Al igual que los humanos, los perros atraviesan una etapa geriátrica que requiere cuidados especiales para preservar su bienestar.
Esta fase suele iniciar a partir de los siete años, aunque la edad exacta varía según el tamaño y la raza. Mientras que los perros pequeños pueden considerarse mayores entre los ocho y 10 años, las razas grandes o gigantes alcanzan esta etapa desde los seis o siete.
Con el envejecimiento, los perros presentan cambios físicos y conductuales: disminuye su actividad, duermen más, requieren alimentos más blandos y pueden perder capacidades como la vista y el oído.
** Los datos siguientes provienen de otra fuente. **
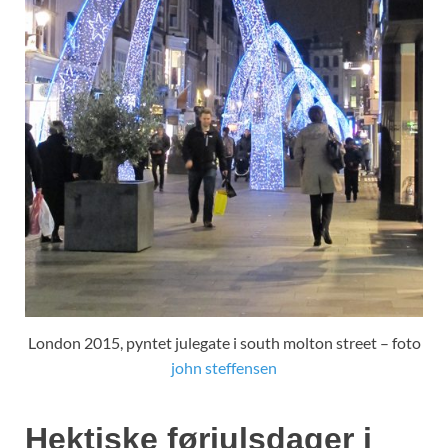
London 2015, pyntet julegate i south molton street – foto
john steffensen
Hektiske førjulsdager i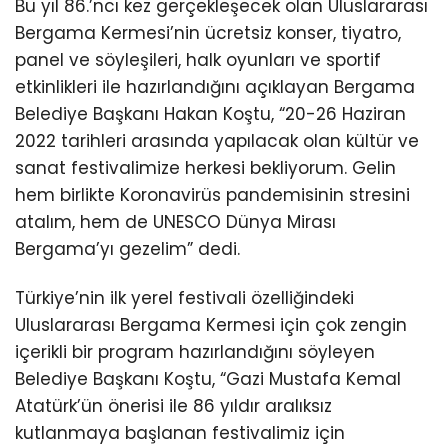
Bu yıl 86.’ncı kez gerçekleşecek olan Uluslararası
Bergama Kermesi’nin ücretsiz konser, tiyatro,
panel ve söyleşileri, halk oyunları ve sportif
etkinlikleri ile hazırlandığını açıklayan Bergama
Belediye Başkanı Hakan Koştu, “20-26 Haziran
2022 tarihleri arasında yapılacak olan kültür ve
sanat festivalimize herkesi bekliyorum. Gelin
hem birlikte Koronavirüs pandemisinin stresini
atalım, hem de UNESCO Dünya Mirası
Bergama’yı gezelim” dedi.
Türkiye’nin ilk yerel festivali özelliğindeki
Uluslararası Bergama Kermesi için çok zengin
içerikli bir program hazırlandığını söyleyen
Belediye Başkanı Koştu, “Gazi Mustafa Kemal
Atatürk’ün önerisi ile 86 yıldır aralıksız
kutlanmaya başlanan festivalimiz için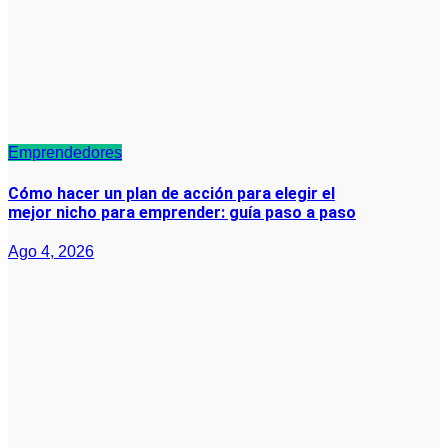
Emprendedores
Cómo hacer un plan de acción para elegir el
mejor nicho para emprender: guía paso a paso
Ago 4, 2026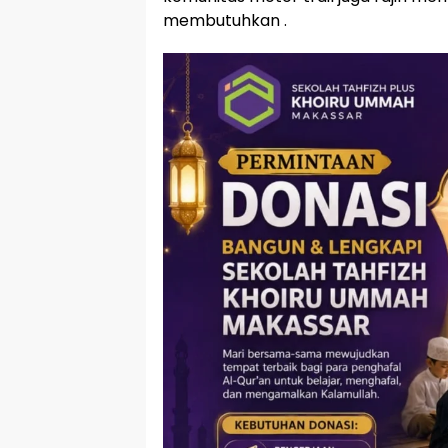
membutuhkan .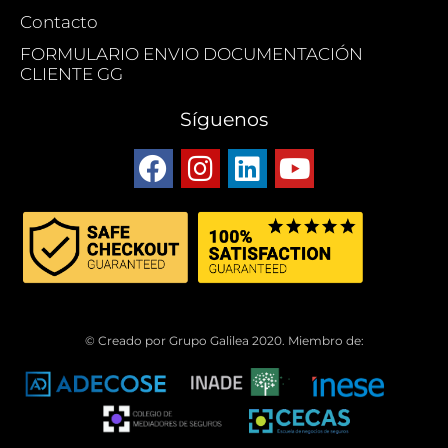
Contacto
FORMULARIO ENVIO DOCUMENTACIÓN
CLIENTE GG
Síguenos
© Creado por Grupo Galilea 2020. Miembro de: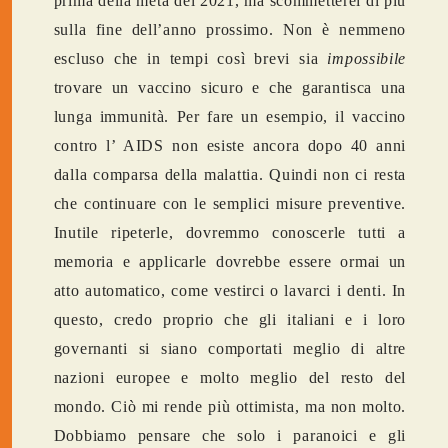
prima della metà del 2021, ma scommetterei di più
sulla fine dell’anno prossimo. Non è nemmeno
escluso che in tempi così brevi sia
impossibile
trovare un vaccino sicuro e che garantisca una
lunga immunità. Per fare un esempio, il vaccino
contro l’ AIDS non esiste ancora dopo 40 anni
dalla comparsa della malattia. Quindi non ci resta
che continuare con le semplici misure preventive.
Inutile ripeterle, dovremmo conoscerle tutti a
memoria e applicarle dovrebbe essere ormai un
atto automatico, come vestirci o lavarci i denti. In
questo, credo proprio che gli italiani e i loro
governanti si siano comportati meglio di altre
nazioni europee e molto meglio del resto del
mondo. Ciò mi rende più ottimista, ma non molto.
Dobbiamo pensare che solo i paranoici e gli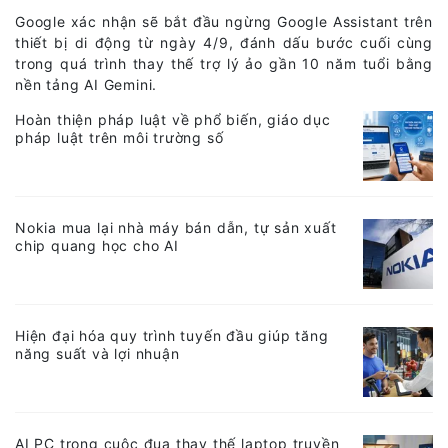
Google xác nhận sẽ bắt đầu ngừng Google Assistant trên
thiết bị di động từ ngày 4/9, đánh dấu bước cuối cùng
trong quá trình thay thế trợ lý ảo gần 10 năm tuổi bằng
nền tảng AI Gemini.
Hoàn thiện pháp luật về phổ biến, giáo dục
pháp luật trên môi trường số
Nokia mua lại nhà máy bán dẫn, tự sản xuất
chip quang học cho AI
Hiện đại hóa quy trình tuyến đầu giúp tăng
năng suất và lợi nhuận
AI PC trong cuộc đua thay thế laptop truyền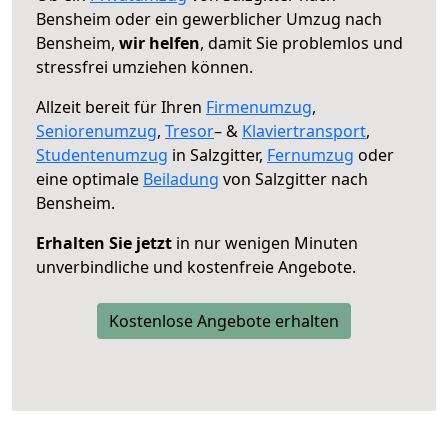
Bensheim oder ein gewerblicher Umzug nach
Bensheim,
wir helfen
, damit Sie problemlos und
stressfrei umziehen können.
Allzeit bereit für Ihren
Firmenumzug
,
Seniorenumzug
,
Tresor
– &
Klaviertransport
,
Studentenumzug
in Salzgitter,
Fernumzug
oder
eine optimale
Beiladung
von Salzgitter nach
Bensheim.
Erhalten Sie jetzt
in nur wenigen Minuten
unverbindliche und kostenfreie Angebote.
Kostenlose Angebote erhalten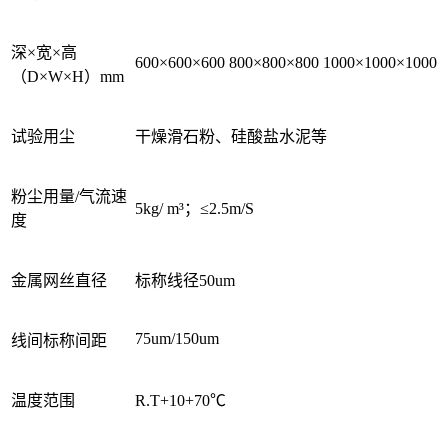
深×宽×高
600×600×600
800×800×800
1000×1000×1000
（D×W×H）mm
试验用尘
干燥滑石粉、硅酸盐水泥等
粉尘用量/气流速
5kg/ m³；≤2.5m/S
度
金属网丝直径
标称线径50um
75um/150um
线间标称间距
温度范围
R.T+10+70℃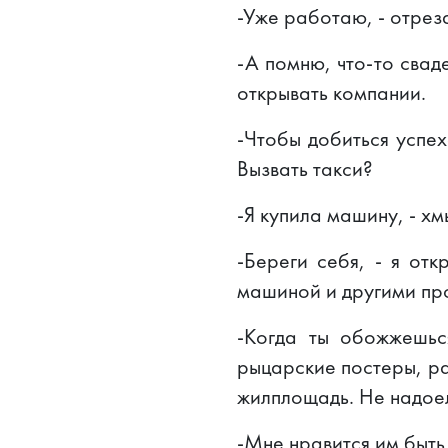
-Уже работаю, - отрез
-А помню, что-то свад
открывать компании.
-Чтобы добиться успех
Вызвать такси?
-Я купила машину, - хм
-Береги себя, - я от
машиной и другими пр
-Когда ты обожжешьс
рыцарские постеры, ра
жилплощадь. Не надое
-Мне нравится им быть,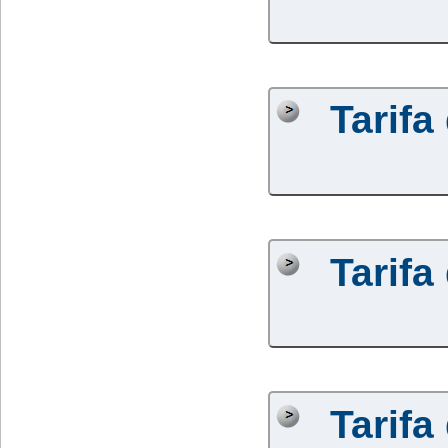
Tarifa
Tarifa
Tarifa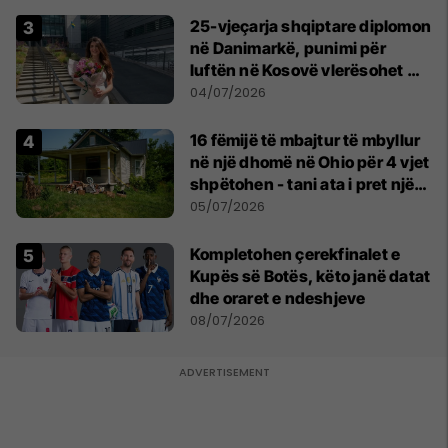
25-vjeçarja shqiptare diplomon
në Danimarkë, punimi për
luftën në Kosovë vlerësohet me
notën më të lartë
04/07/2026
16 fëmijë të mbajtur të mbyllur
në një dhomë në Ohio për 4 vjet
shpëtohen - tani ata i pret një
sfidë e madhe
05/07/2026
Kompletohen çerekfinalet e
Kupës së Botës, këto janë datat
dhe oraret e ndeshjeve
08/07/2026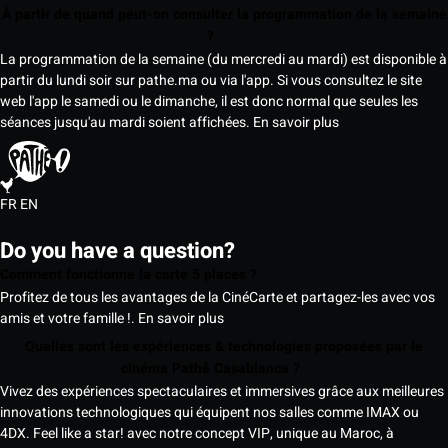
À partir de quand peut-on consulter la programmation de la semaine
?
La programmation de la semaine (du mercredi au mardi) est disponible à
partir du lundi soir sur pathe.ma ou via l'app. Si vous consultez le site
web l'app le samedi ou le dimanche, il est donc normal que seules les
séances jusqu'au mardi soient affichées.
En savoir plus
FR
EN
Do you have a question?
Comment fonctionne la carte 5 places ?
Profitez de tous les avantages de la CinéCarte et partagez-les avec vos
amis et votre famille !.
En savoir plus
Quelles sont les expériences & technologies proposées par le
cinéma Pathé Casablanca ?
Vivez des expériences spectaculaires et immersives grâce aux meilleures
innovations technologiques qui équipent nos salles comme IMAX ou
4DX. Feel like a star! avec notre concept VIP, unique au Maroc, à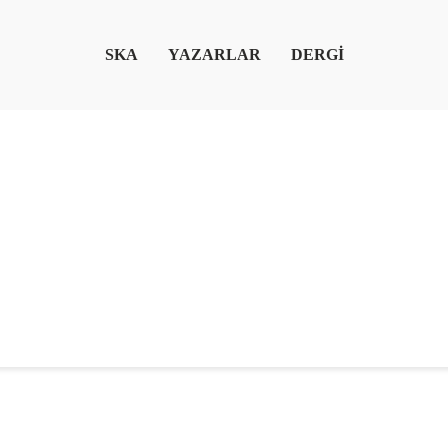
SKA
YAZARLAR
DERGİ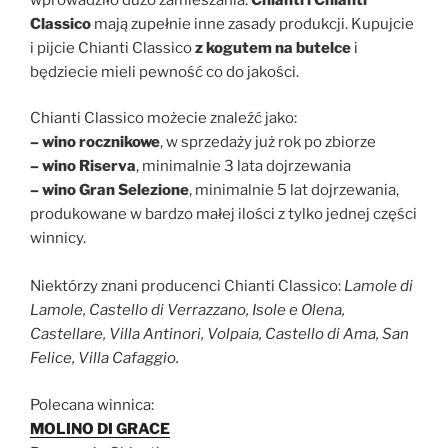
Classico
mają zupełnie inne zasady produkcji. Kupujcie
i pijcie Chianti Classico
z kogutem na butelce
i
będziecie mieli pewność co do jakości.
Chianti Classico możecie znaleźć jako:
– wino rocznikowe
, w sprzedaży już rok po zbiorze
– wino Riserva
, minimalnie 3 lata dojrzewania
– wino Gran Selezione
, minimalnie 5 lat dojrzewania,
produkowane w bardzo małej ilości z tylko jednej części
winnicy.
Niektórzy znani producenci Chianti Classico:
Lamole di
Lamole, Castello di Verrazzano, Isole e Olena,
Castellare, Villa Antinori, Volpaia, Castello di Ama, San
Felice, Villa Cafaggio.
Polecana winnica:
MOLINO DI GRACE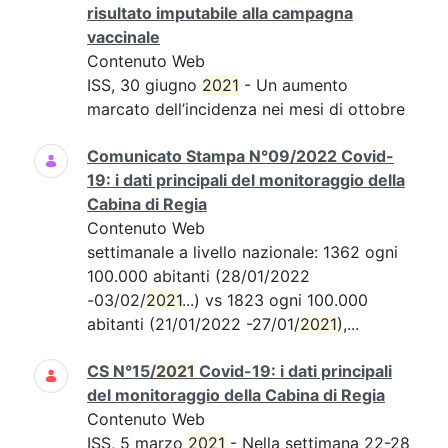
risultato imputabile alla campagna
vaccinale
Contenuto Web
ISS, 30 giugno
2021
- Un aumento
marcato dell’incidenza nei mesi di ottobre
Comunicato Stampa N°09/2022 Covid-
19: i dati principali del monitoraggio della
Cabina di Regia
Contenuto Web
settimanale a livello nazionale: 1362 ogni
100.000 abitanti (28/01/2022
-03/02/
2021
...) vs 1823 ogni 100.000
abitanti (21/01/2022 -27/01/
2021
),...
CS N°15/
2021
Covid-19: i dati principali
del monitoraggio della Cabina di Regia
Contenuto Web
ISS, 5 marzo
2021
- Nella settimana 22-28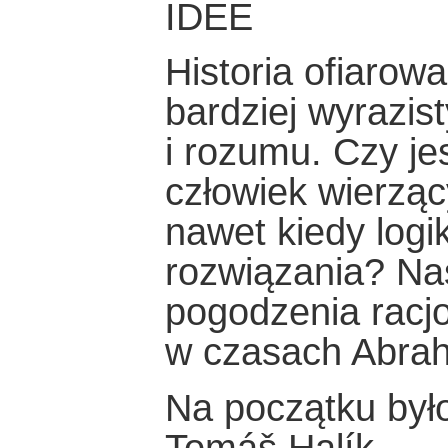
IDEE
Historia ofiarow
bardziej wyrazist
i rozumu. Czy jes
człowiek wierzą
nawet kiedy log
rozwiązania? Na
pogodzenia racjon
w czasach Abra
Na początku był
Tomáš Halík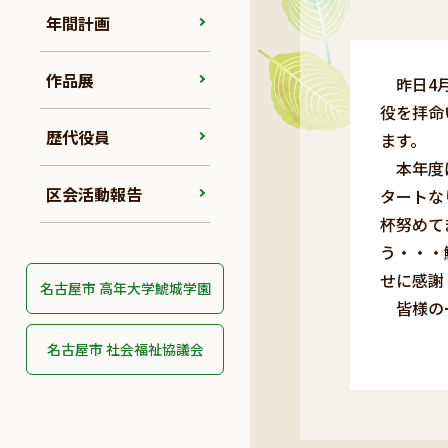
年間計画
作品展
昨日4月
役を拝命
歴代役員
ます。
本年度は
区会活動報告
タートな
杯努めて
う・・・
せに感謝
名古屋市 高年大学鯱城学園
皆様の一
名古屋市 社会福祉協議会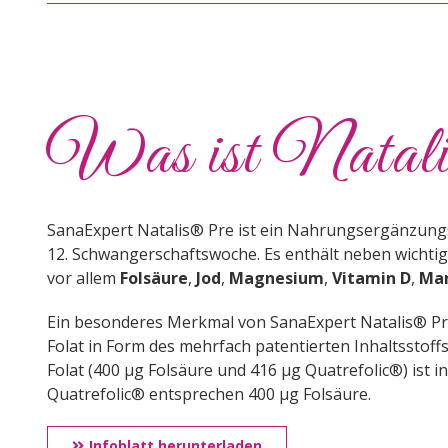
Was ist Natal
SanaExpert Natalis® Pre ist ein Nahrungsergänzungsm
12. Schwangerschaftswoche. Es enthält neben wichti
vor allem
Folsäure
,
Jod
,
Magnesium
,
Vitamin D
,
Ma
Ein besonderes Merkmal von SanaExpert Natalis® Pre
Folat in Form des mehrfach patentierten Inhaltsstoff
Folat (400 μg Folsäure und 416 μg Quatrefolic®) ist 
Quatrefolic® entsprechen 400 μg Folsäure.
Infoblatt herunterladen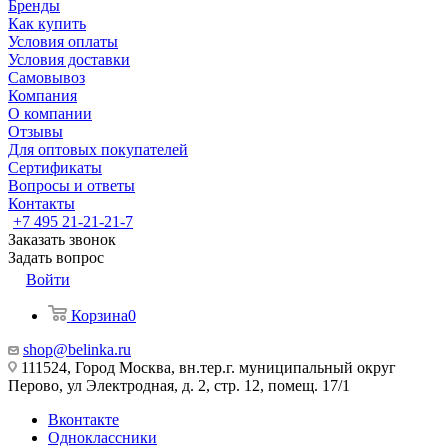
Бренды
Как купить
Условия оплаты
Условия доставки
Самовывоз
Компания
О компании
Отзывы
Для оптовых покупателей
Сертификаты
Вопросы и ответы
Контакты
+7 495 21-21-21-7
Заказать звонок
Задать вопрос
Войти
Корзина
0
shop@belinka.ru
111524, Город Москва, вн.тер.г. муниципальный округ
Перово, ул Электродная, д. 2, стр. 12, помещ. 17/1
Вконтакте
Одноклассники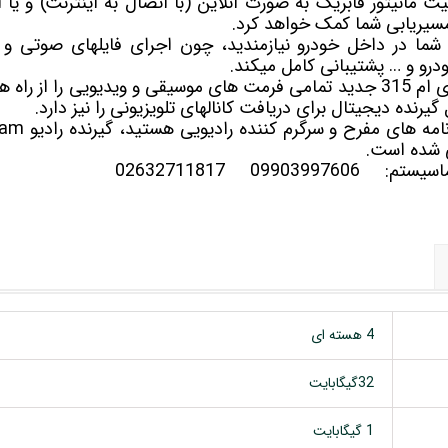
ان موقعیت مانیتور فابریک به صورت آنلاین (با اتصال به اینترنت) و ی
شما در داخل خودرو نیازمندید، چون اجرای فایلهای صوتی و ت
درو و … پشتیبانی کامل میکند.
 شده است.
سلماسیستم:
09903997606
02632711817
4 هسته ای
32گیگابایت
1 گیگابایت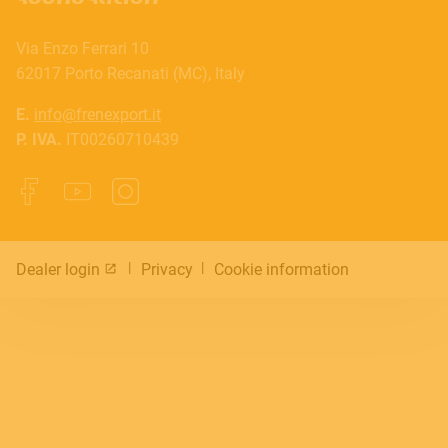
Via Enzo Ferrari 10
62017 Porto Recanati (MC), Italy
E.
info@frenexport.it
P. IVA.
IT00260710439
Dealer login
Privacy
Cookie information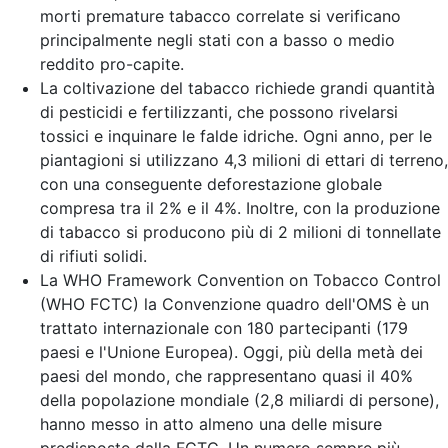
morti premature tabacco correlate si verificano
principalmente negli stati con a basso o medio
reddito pro-capite.
La coltivazione del tabacco richiede grandi quantità
di pesticidi e fertilizzanti, che possono rivelarsi
tossici e inquinare le falde idriche. Ogni anno, per le
piantagioni si utilizzano 4,3 milioni di ettari di terreno,
con una conseguente deforestazione globale
compresa tra il 2% e il 4%. Inoltre, con la produzione
di tabacco si producono più di 2 milioni di tonnellate
di rifiuti solidi.
La WHO Framework Convention on Tobacco Control
(WHO FCTC) la Convenzione quadro dell'OMS è un
trattato internazionale con 180 partecipanti (179
paesi e l'Unione Europea). Oggi, più della metà dei
paesi del mondo, che rappresentano quasi il 40%
della popolazione mondiale (2,8 miliardi di persone),
hanno messo in atto almeno una delle misure
predisposte dalla FCTC. Un numero sempre più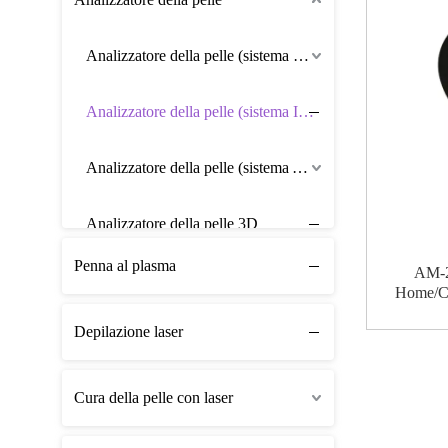
Analizzatore della pelle (sistema Windows)
Analizzatore della pelle (sistema Ios)
Analizzatore della pelle (sistema Android)
Analizzatore della pelle 3D
Penna al plasma
AM-2
Analizzatore della pelle e del cuoio capelluto
Home/Co
Utilizza l
Depilazione laser
Cura della pelle con laser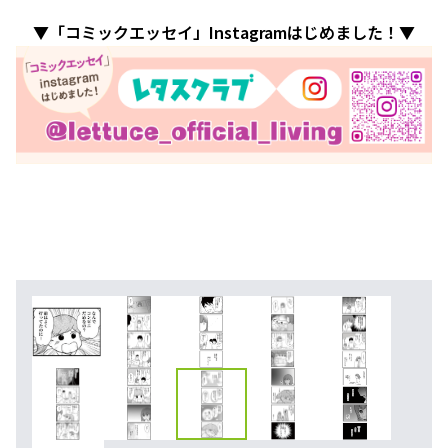
▼「コミックエッセイ」Instagramはじめました！▼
También es común observar alteraciones en órganos vitales como riñón e hígado, problemas articulares, especialmente displasia de cadera, afectaciones neurológicas y cambios en el pelaje, que suele encanecer desde el hocico.
PADECIMIENTOS DE LA VEJEZ EN LOS PERROS
Entre los padecimientos más frecuentes en la vejez canina destacan tres: tumores o neoplasias, enfermedades cardiacas e insuficiencia renal o hepática.
A ello se suman problemas oculares como cataratas, alteraciones digestivas que causan vómitos o diarreas, y dolor dental provocado por acumulación de sarro. La pérdida de apetito, el aislamiento o la agresividad al ser tocados pueden ser señales de dolor o malestar.

RECOMIENDAN REVISIONES PERIÓDICAS
El médico veterinario zootecnista Francisco Javier Carbajal Merchant, de la UNAM, subraya la importancia de acudir oportunamente al veterinario ante cualquier cambio, ya que retrasar la atención puede llevar a fases terminales irreversibles.
La recomendación es realizar revisiones periódicas, estudios como ultrasonidos o radiografías cuando sea necesario, y adaptar la dieta para no sobrecargar los órganos.
Contrario al mito popular, un año de perro no equivale exactamente a siete años humanos, pero sirve como referencia para dimensionar sus necesidades.
Un perro de 12 años, por ejemplo, puede compararse con una persona de más de 80. Por ello, brindar cuidados preventivos desde cachorro (vacunación, desparasitación y alimentación adecuada) es clave para asegurar una vejez digna y con mejor calidad de vida.